Dataset entries:
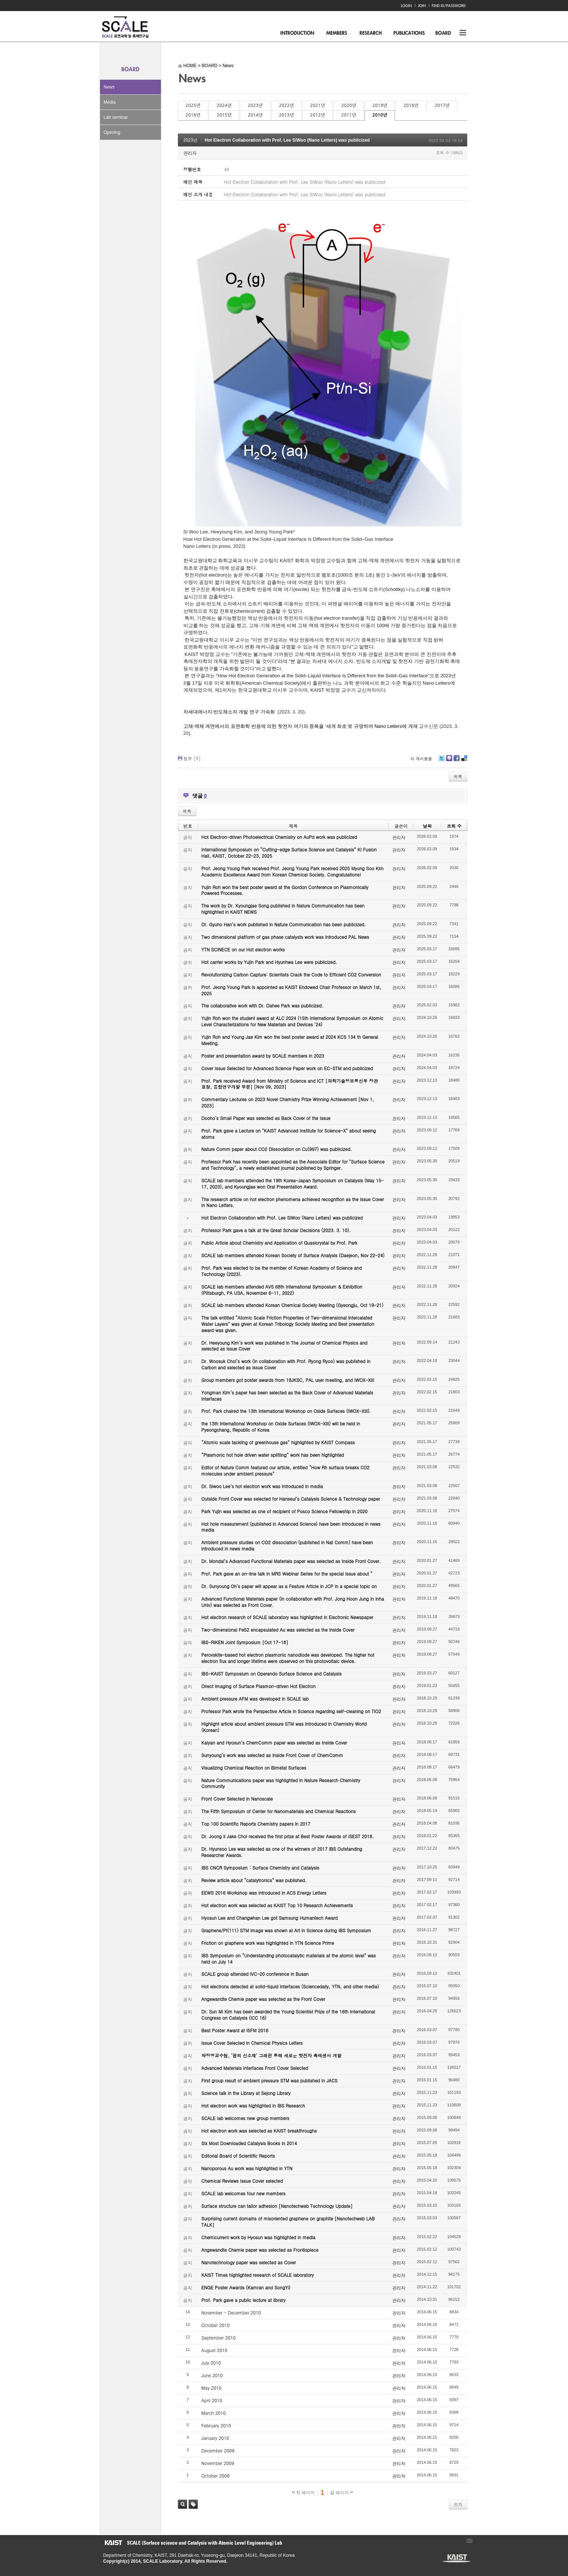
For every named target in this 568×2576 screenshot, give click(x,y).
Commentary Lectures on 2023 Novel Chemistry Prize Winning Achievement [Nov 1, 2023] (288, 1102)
* * *
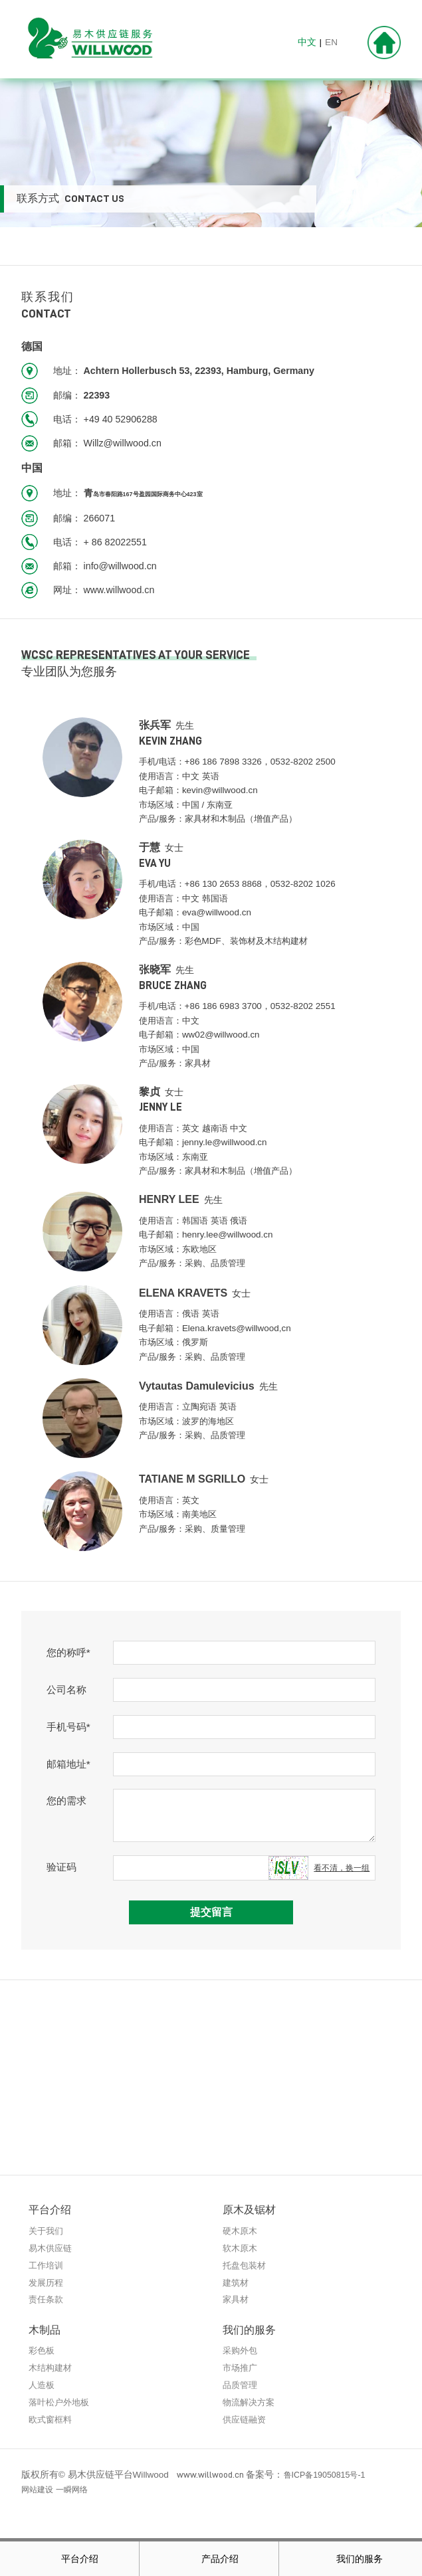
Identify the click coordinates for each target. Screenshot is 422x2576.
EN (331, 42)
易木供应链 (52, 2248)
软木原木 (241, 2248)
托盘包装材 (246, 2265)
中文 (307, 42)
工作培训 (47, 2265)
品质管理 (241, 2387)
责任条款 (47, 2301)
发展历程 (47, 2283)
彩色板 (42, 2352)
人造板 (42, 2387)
--
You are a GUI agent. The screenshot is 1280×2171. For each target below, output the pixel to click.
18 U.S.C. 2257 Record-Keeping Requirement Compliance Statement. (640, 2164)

What the exercise asks: Report the lines above that have the word "click" in them.

Exercise result:
For every named target in this 568×2576 screenshot, give click(x,y).
Identify the click coordinates for each target. Screenshot is 422x2576.
You are a GUI agent. The screenshot is 1280×2171. For each target below, output the pixel to click.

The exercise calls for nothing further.